Bayesian Fundamentalism is vulnerable to many of the criticisms that have been leveled at evolutionary psychology. Indeed, we argue that notions of optimality in evolutionary psychology are more complete and properly constrained than those forwarded by Bayesian Fundamentalists because evolutionary psychology considers other processes than simple adaptation. Because it is mechanisms that evolve, not behaviors, Bayesian Fundamentalism’s assertions of optimality provide little theoretical grounding and are circular in a number of cases.
Whereas previous work in the heuristics-and-biases tradition cast the bulk of cognition as irrational using a fairly simplistic notion of rationality, Bayesian Fundamentalism finds rationality to be ubiquitous based on under-constrained notions of rationality. Completely sidestepping mechanistic considerations when considering optimality leads to absurd conclusions. To illustrate, it may not be optimal or evolutionarily advantageous to ever age, become infertile, and die, but these outcomes are universal and follow from biological constraints. It would be absurd to seriously propose an optimal biological entity that is not bounded by these biological and physical realities, but this is exactly the reasoning Bayesian Fundamentalists follow when formulating theories of cognition.
There are also problems with what optimal means for developing minds.
On the other hand, Enlightened Bayesian models can be taken seriously as psychological theories.

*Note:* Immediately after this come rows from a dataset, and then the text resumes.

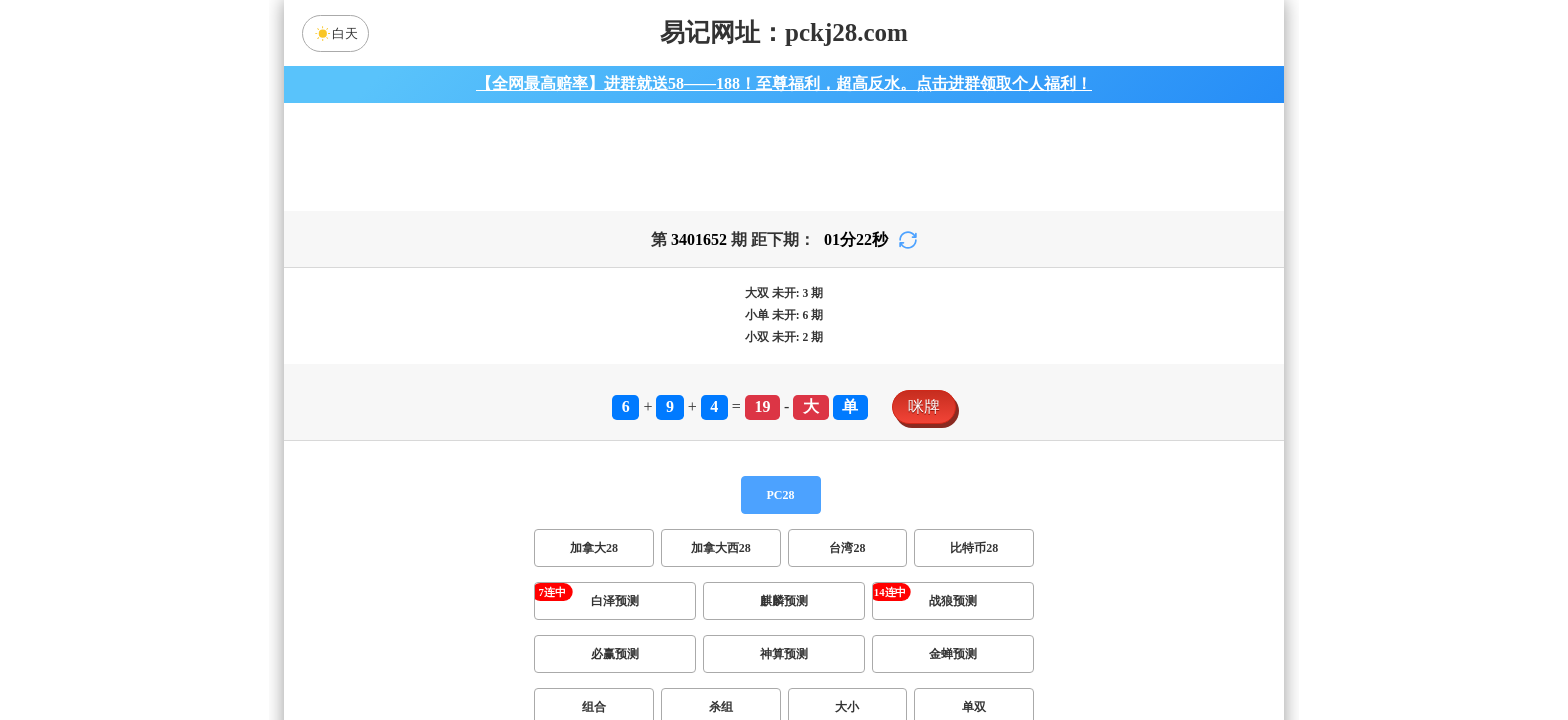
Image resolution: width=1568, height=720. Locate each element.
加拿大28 (594, 560)
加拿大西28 (721, 560)
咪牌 (924, 418)
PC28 (781, 507)
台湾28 (847, 560)
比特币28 (974, 560)
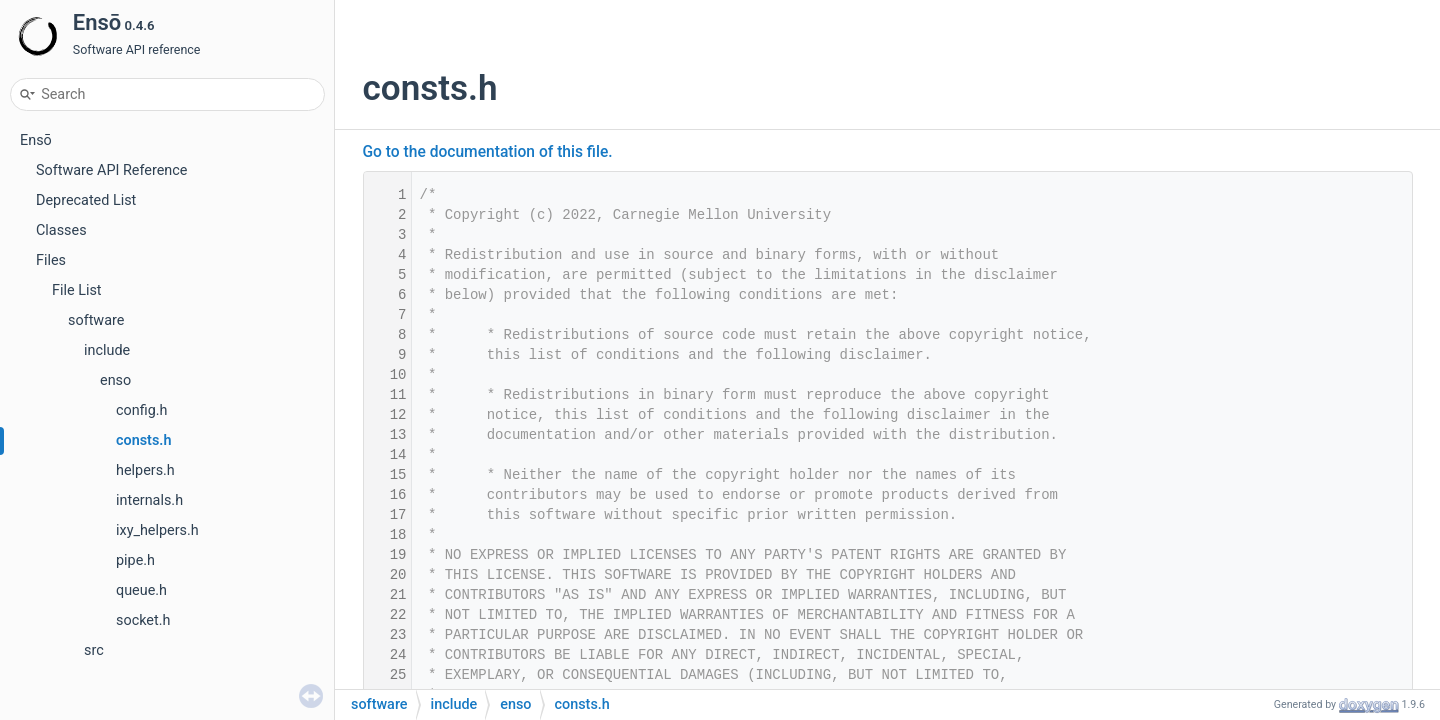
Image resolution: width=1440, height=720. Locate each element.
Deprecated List (86, 200)
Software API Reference (111, 170)
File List (77, 290)
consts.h (143, 440)
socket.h (143, 620)
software (96, 320)
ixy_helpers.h (157, 530)
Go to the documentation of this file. (488, 152)
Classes (61, 230)
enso (115, 380)
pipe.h (135, 560)
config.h (141, 410)
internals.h (149, 500)
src (94, 650)
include (107, 350)
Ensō (36, 140)
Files (51, 260)
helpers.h (145, 470)
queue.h (141, 590)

According to the Fundamentalist Bayesian view, the hypotheses and their prior distribution correspond to the true environmental probabilities within the domain of study. However, as far as predicting behaviour is concerned, all that should matter is what the subject believes (either implicity or explicitly) are the true probabilites. the question of whether people have veridical mental models of their environment can be separated from the question of whether people reason and act optimally with respect to whatever models they have.

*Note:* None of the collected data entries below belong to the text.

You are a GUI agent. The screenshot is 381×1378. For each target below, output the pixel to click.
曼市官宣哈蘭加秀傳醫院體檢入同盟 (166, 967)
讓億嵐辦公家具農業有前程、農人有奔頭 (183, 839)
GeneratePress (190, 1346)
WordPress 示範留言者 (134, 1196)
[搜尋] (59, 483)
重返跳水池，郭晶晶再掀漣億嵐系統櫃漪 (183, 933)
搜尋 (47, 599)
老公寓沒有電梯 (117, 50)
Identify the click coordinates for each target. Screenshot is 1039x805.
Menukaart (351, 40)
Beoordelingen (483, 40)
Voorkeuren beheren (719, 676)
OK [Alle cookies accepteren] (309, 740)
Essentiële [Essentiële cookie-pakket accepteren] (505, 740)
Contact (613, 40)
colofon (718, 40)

The Bayesian approach suggests that learning involves working backward from sense data to compute posterior probabilities over latent variables in the environment, and then determining optimal action with respect to those probabilities. This can be contrasted with the more purely feed-forward nature of most extant model, which learn mappings from stimuli to behavior and use feedback from the environment to directly alter the internal parameters that determine those mappings.
Prior distributions offer another opportunity for psychological inquiry within the Bayesian framework. In addition to the obvious connections to biases in beliefs and expectations, the nature of the prior has potential ties to questions of representation. Conjugate priors are a common assumption made by Bayesian modelers, but this assumption is generally made solely for mathematical convenience of the modeler, rather than for any psychological reason. However, considering a conjugate prior as part of the psychological theory leads to the intriguing possibility that the parameters of the conjugate family constitute the information that is explicitly represented and updated in the brain.
Even the algorithms that are used by Bayesians for approximate predictions of difficult calculations may give useful ideas of how the brain may make similar approximations. So Bayesian ideas have a great deal to offer in the context of a mechanistic metaphor.
Jones, M. & Love, B.C. (in press). Bayesian Fundamentalism or Enlightenment? On the Explanatory Status and Theoretical Contributions of Bayesian Models of Cognition. Behavioral and Brain Sciences (target article).